SWAD-Europe: Semantic Web and Web Services: RDF/XML and SOAP for Web Data Encoding (DRAFT)

Project name:: W3C Semantic Web Advanced Development for Europe (SWAD-Europe)
Project Number:: IST-2001-34732
Workpackage name:: 8. Thesaurus Research Prototype
Workpackage description:: http://www.w3.org/2001/sw/Europe/plan/workpackages/live/esw-wp-8.html
Deliverable title:: N/A
URI:: N/A
Authors:: Nikki Rogers Dave Beckett
Abstract:: This document is contributing to Workpackage 8. We show here the results of our initial efforts in collecting a public list of use-cases for all applications of thesaurus and similar services, typically in distributed environments. These use-cases will be used as the basis for defining the SKOS thesaurus web service API. The definition of this web service API will then form the basis for effort on Deliverable 8.7 - development of a public Research Prototype Demonstrating RDF Thesaurus Technology. Please see for the WSDL of the prototype web service. For more information and reports on thesaurus service API and prototype development please see the SWAD-Europe Thesaurus Activity page at http://www.w3.org/2001/sw/Europe/reports/thes/ . We intend the development of these use-cases to be conducted as a public discussion.

Contents

Section 1: Context/Scope
Section 2: Human End-user Use Cases
Section 3: Machine-to-Machine Use Cases
Section 4: Towards an API specification: is there a common 'set of questions' arising from the above Use Cases?

GENERAL TODOS

Section 1: Context/Scope

We consider the use cases both in terms of human end-user requirements of an online thesaurus (or similar) service, and also of machine-to-machine (M2M) requirements.

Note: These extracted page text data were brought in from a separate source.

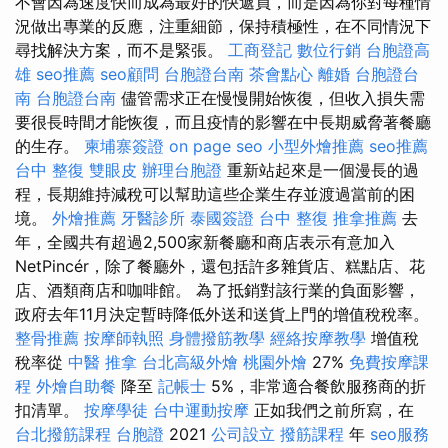
不會因為速度快而成為最好的快遞員，而是因為你對每種情
況做出專業的反應，注重細節，保持積極性，在不同情況下
尋找解決方案，而不是緊張。
工商登記
數位行銷
台胞證高
雄
seo推薦
seo顧問
台胞證台南
茶會點心
離婚
台胞證台
南
台胞證台南
儘管需求正在慢慢開始恢復，但收入損失需
要很長時間才能恢復，而且疫情的影響在中長期威脅著餐廳
的生存。
柬埔寨簽證
on page seo
小型外燴推薦
seo推薦
台中 整復
雙眼皮
辦理台胞證
重新站起來是一個漫長的過
程，長期維持減稅可以幫助這些企業生存並渡過當前的困
境。
外燴推薦
牙醫診所
泰國簽證
台中 整復
推拿推薦
去
年，全國共有超過2,500家新餐廳和商店表示有意加入
NetPincér，除了餐廳外，還包括許多雜貨店、糕點店、花
店、酒類商店和咖啡館。 為了抵​​銷對該行業的負面影響，
政府去年11月決定暫時降低外送和送貨上門的增值稅稅率。
整骨推薦
按摩師執照
身體撥筋教學
經絡按摩教學
增值稅
稅率從
中醫 推拿
台北高級外燴
桃園外燴
27%
免費按摩課
程
外燴自助餐
降至
記帳士
5%，非常適合餐飲服務商的折
扣清單。
按摩學徒
台中運動按摩
正如我們之前所寫，在
台北撥筋課程
台胞證
2021
公司設立
撥筋課程
年
seo服務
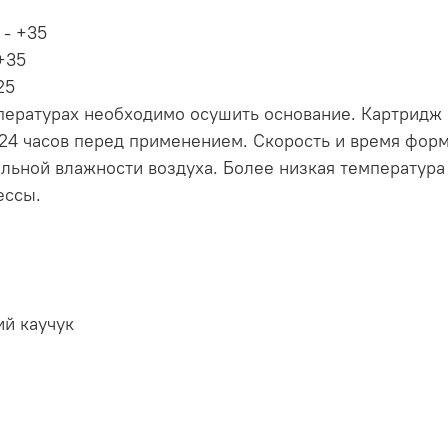
 - +35
 +35
+25
ературах необходимо осушить основание. Картридж 
24 часов перед применением. Скорость и время фор
льной влажности воздуха. Более низкая температура
ессы.
ий каучук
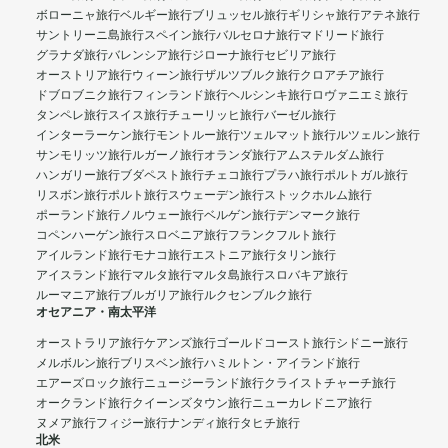
ボローニャ旅行
ベルギー旅行
ブリュッセル旅行
ギリシャ旅行
アテネ旅行
サントリーニ島旅行
スペイン旅行
バルセロナ旅行
マドリード旅行
グラナダ旅行
バレンシア旅行
ジローナ旅行
セビリア旅行
オーストリア旅行
ウィーン旅行
ザルツブルク旅行
クロアチア旅行
ドブロブニク旅行
フィンランド旅行
ヘルシンキ旅行
ロヴァニエミ旅行
タンペレ旅行
スイス旅行
チューリッヒ旅行
バーゼル旅行
インターラーケン旅行
モントルー旅行
ツェルマット旅行
ルツェルン旅行
サンモリッツ旅行
ルガーノ旅行
オランダ旅行
アムステルダム旅行
ハンガリー旅行
ブダペスト旅行
チェコ旅行
プラハ旅行
ポルトガル旅行
リスボン旅行
ポルト旅行
スウェーデン旅行
ストックホルム旅行
ポーランド旅行
ノルウェー旅行
ベルゲン旅行
デンマーク旅行
コペンハーゲン旅行
スロベニア旅行
フランクフルト旅行
アイルランド旅行
モナコ旅行
エストニア旅行
タリン旅行
アイスランド旅行
マルタ旅行
マルタ島旅行
スロバキア旅行
ルーマニア旅行
ブルガリア旅行
ルクセンブルク旅行
オセアニア・南太平洋
オーストラリア旅行
ケアンズ旅行
ゴールドコースト旅行
シドニー旅行
メルボルン旅行
ブリスベン旅行
ハミルトン・アイランド旅行
エアーズロック旅行
ニュージーランド旅行
クライストチャーチ旅行
オークランド旅行
クイーンズタウン旅行
ニューカレドニア旅行
ヌメア旅行
フィジー旅行
ナンディ旅行
タヒチ旅行
北米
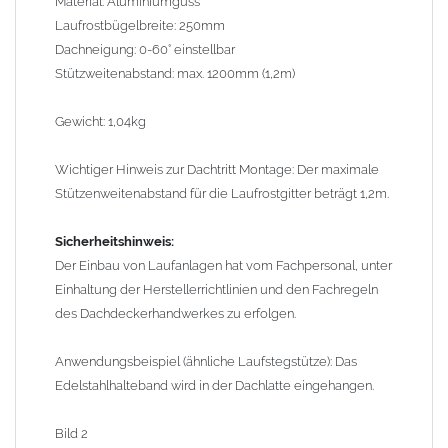
Material: Aluminiumguss
Bild 2
Laufrostbügelbreite: 250mm
Dachneigung: 0-60° einstellbar
Anwendungsbeispiel (ähnliche Ausführung) kompletter Dachtritt
Stützweitenabstand: max. 1200mm (1,2m)
(Nr. 38000)
:
Gewicht: 1,04kg
Bild 3
Wichtiger Hinweis zur Dachtritt Montage: Der maximale
Stützenweitenabstand für die Laufrostgitter beträgt 1,2m.
Sicherheitshinweis:
Der Einbau von Laufanlagen hat vom Fachpersonal, unter
Einhaltung der Herstellerrichtlinien und den Fachregeln
des Dachdeckerhandwerkes zu erfolgen.
Anwendungsbeispiel (ähnliche Laufstegstütze): Das
Edelstahlhalteband wird in der Dachlatte eingehangen.
Bild 2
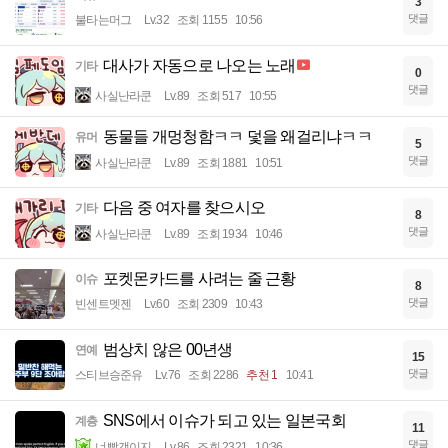
3
댓글
불타는머그
Lv.32
조회 1155
10:56
대사가 자동으로 나오는 노래
기타
0
댓글
사실난라쿤
Lv.89
조회 517
10:55
동물들 개멍청함ㅋㅋ 덫을 왜걸리냐ㅋㅋ
유머
5
댓글
사실난라쿤
Lv.89
조회 1881
10:51
다음 중 여자를 찾으시오
기타
8
댓글
사실난라쿤
Lv.89
조회 1934
10:46
포켓몬카드를 사려는 줄 근황
이슈
8
댓글
빈센트멧젠
Lv.60
조회 2309
10:43
범상치 않은 00년생
연예
15
댓글
스티브승준유
Lv.76
조회 2286
추천 1
10:41
SNS에서 이슈가 되고 있는 일본국회
계층
11
댓글
너빨갱이지
Lv.86
조회 2321
10:36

Section 2: End-user Use Cases

1 - Marking up general web resources for exposure in 'the semantic web'

2 - Marking up resources for a specific user community Similar to 1., but where for example the user is a SOSIG (social sciences) cataloguer. The user may wish to be offered preferred/non-preferred terms from more than one potential thesaurus - with thesauri entry points for each and the ability to browse through each thesaurus from these points. In this sense, the use case is "finding the right thesaurus" (as suggested by Dave Reynolds). An advanced version of this scenario might be where a cataloguer wishes to "create my own thesaurus" for a specific purpose (and even share it with other cataloguers) by finding points at which to federate more than one thesaurus, and to then draw up (and save) a subset of the merged thesauri for use in cataloguing.

3 - Alistair Miles' use case: tool support for better searching and also browsing using web search engines such as Google. By "better searching" we tend to mean improved query recall (i.e. the user's search term is expanded with synonyms/partial equivalents). By browsing we tend to mean support for the user in narrowing down/refining their search term(s) in order to produce greater accuracy/relevancy in search results.

4 - Similar to 3. but in a specialist community environment such as that of a SOSIG end user

5 - Dan Brickley's use case: multilingual IMAGE retrieval (This is the case where a user expresses a query to recall images with embedded metadata, but need their query term to be translated into different languages. Are there overlaps here with the SIMILE use cases?)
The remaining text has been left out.